The recommended dose of efavirenz for adults is 600 mg taken once daily and the most common dosage form available is a tablet, which is inconveniently large in size that may negatively affect patient adherence. The design of LBDDS focused on making the release characteristics independent of the gastrointestinal physiology and the fed/fasted state of the patient [64,65] and in a dosage form size that is small and convenient for the patient to use would be an advantage. The administration of EFV using these SNEDD technology would require a small unit size of the dosage form due to the high drug loading capacities exhibited which may produce a more convenient sized dosage form. Co-solvents and co-surfactants maybe used to improve the thermodynamic stability of formulations that exhibit an increased solubilization capacity resulting in enhanced therapeutic performance. The negative ZP of nanoemulsion droplets would be useful for macrophage targeting since macrophages identify and take up negatively charged particles [52]. Macrophages are key cells in HIV infection and are significant reservoirs of the virus [53].
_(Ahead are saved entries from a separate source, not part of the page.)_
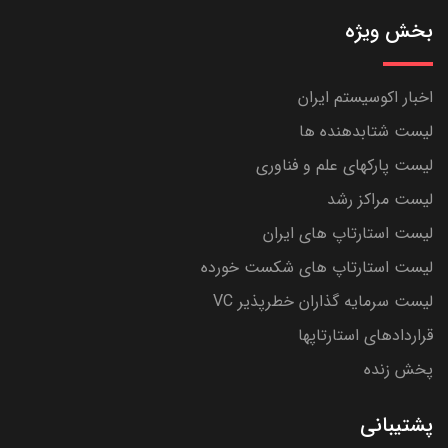
بخش ویژه
اخبار اکوسیستم ایران
لیست شتابدهنده ها
لیست پارکهای علم و فناوری
لیست مراکز رشد
لیست استارتاپ های ایران
لیست استارتاپ های شکست خورده
لیست سرمایه گذاران خطرپذیر VC
قراردادهای استارتاپها
پخش زنده
پشتیبانی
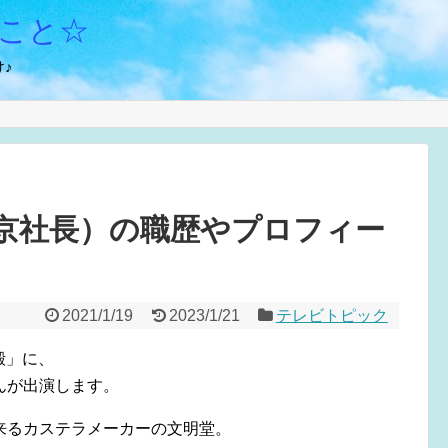
こと☆
♪
京社長）の職歴やプロフィー
2021/1/19
2023/1/21
テレビトピック
殿」に、
んが出演します。
来るカステラメーカーの文明堂。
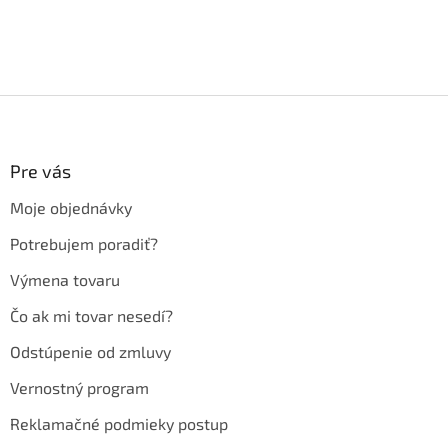
Z
á
p
ä
Pre vás
t
Moje objednávky
i
e
Potrebujem poradiť?
Výmena tovaru
Čo ak mi tovar nesedí?
Odstúpenie od zmluvy
Vernostný program
Reklamačné podmieky postup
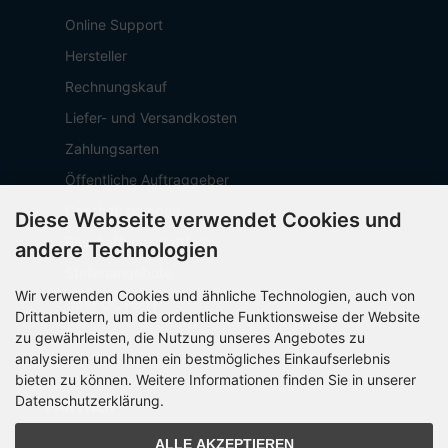
Online Support
Hersteller
Rechnungskauf
Liefer- und Versandkosten
Zahlungsarten
Öffentliche Auftraggeber
Geschäftskunden
Diese Webseite verwendet Cookies und
Beschaffungsplattform
andere Technologien
Stellenangebote
Wir verwenden Cookies und ähnliche Technologien, auch von
Über OCTO IT
Drittanbietern, um die ordentliche Funktionsweise der Website
Sitemap
zu gewährleisten, die Nutzung unseres Angebotes zu
analysieren und Ihnen ein bestmögliches Einkaufserlebnis
bieten zu können. Weitere Informationen finden Sie in unserer
Datenschutzerklärung.
PARTNER
ALLE AKZEPTIEREN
Investigation of phase behavior of LBDDS components is useful for optimization of formulations and pre-formulation studies assist in defining appropriate proportions of each component to use, in addition to facilitation of decisions in relation to manufacturing processes such as whether high pressure or high shear homogenization can be used. Such decisions are required to ensure that an optimum product with predefined quality attributes is produced. The phase behavior of crude cold pressed flaxseed oil with non-ionic surfactants revealed an area within pseudo-ternary phase diagrams for surfactant-mixtures S1 and S2 that formed gels/semisolid structures which can be exploited for other drug delivery strategies such as topical application. This research identified that optimization of mixture compositions to produce a product with the required characteristics through estimation of the effects of the formulation components. However, accurate optimization using a D-optimal design may not be possible to only a relatively good predictability in droplet size alone and therefore other designs should be explored for future optimization.
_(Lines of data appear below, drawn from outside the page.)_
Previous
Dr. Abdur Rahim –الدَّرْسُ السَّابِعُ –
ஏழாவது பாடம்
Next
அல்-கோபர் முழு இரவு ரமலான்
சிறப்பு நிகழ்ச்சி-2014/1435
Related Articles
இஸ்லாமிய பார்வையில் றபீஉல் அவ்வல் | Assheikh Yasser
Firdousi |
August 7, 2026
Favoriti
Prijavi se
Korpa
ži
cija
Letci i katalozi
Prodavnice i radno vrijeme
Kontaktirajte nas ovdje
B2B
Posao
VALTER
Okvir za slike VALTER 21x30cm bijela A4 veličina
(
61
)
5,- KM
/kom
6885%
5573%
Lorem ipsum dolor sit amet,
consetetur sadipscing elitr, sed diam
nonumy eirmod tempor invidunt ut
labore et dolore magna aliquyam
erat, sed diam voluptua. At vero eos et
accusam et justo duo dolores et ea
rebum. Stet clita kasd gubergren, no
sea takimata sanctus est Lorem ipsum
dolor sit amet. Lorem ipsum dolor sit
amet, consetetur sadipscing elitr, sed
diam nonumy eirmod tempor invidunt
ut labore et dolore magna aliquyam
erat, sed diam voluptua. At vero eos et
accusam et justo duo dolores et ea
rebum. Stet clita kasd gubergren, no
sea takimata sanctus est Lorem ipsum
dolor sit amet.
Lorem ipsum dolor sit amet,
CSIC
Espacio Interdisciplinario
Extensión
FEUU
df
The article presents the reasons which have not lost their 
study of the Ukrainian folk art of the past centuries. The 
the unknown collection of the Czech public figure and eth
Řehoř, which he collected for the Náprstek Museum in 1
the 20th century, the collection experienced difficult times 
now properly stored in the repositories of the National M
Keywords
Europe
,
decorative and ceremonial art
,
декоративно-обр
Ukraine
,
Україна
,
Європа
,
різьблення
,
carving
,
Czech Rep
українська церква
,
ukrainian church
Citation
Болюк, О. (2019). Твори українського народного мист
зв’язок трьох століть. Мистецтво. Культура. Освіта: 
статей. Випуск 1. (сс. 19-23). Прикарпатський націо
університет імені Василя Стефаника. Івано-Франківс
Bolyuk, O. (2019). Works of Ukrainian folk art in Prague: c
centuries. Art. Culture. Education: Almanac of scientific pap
Kinetically stable low energy nanoemulsions of flaxseed oil, Tween^® 80 and Span^® 20 surfactant and co-surfactant with ethanol were successfully manufactured. On visual observation, different release profiles for efavirenz were observed from different nanoemulsions. These can be exploited for further optimization to produce formulations suitable for undertaking in vivo and pharmacokinetic studies. The side effects of EFV associated with dose dumping may be reduced by using nanoemulsions to modulate release. The nanoemulsion approach is promising however, stability of formulations in gelatin or other encapsulated forms in which crystallization of EFV from solution is minimized, should be explored. The use of flaxseed oil in dosage forms intended for oral delivery may be beneficial to patients as there are health benefits associated with use of polyunsaturated fatty acids in addition to flaxseed oil being a cheap renewable raw material for dosage forms. Flaxseed oil contains an abundant source of, viscous fiber components and phytochemicals, such as lignans and protein that have demonstrated clinical activity as one of the six plant materials in the study of cancer-preventive foods [66].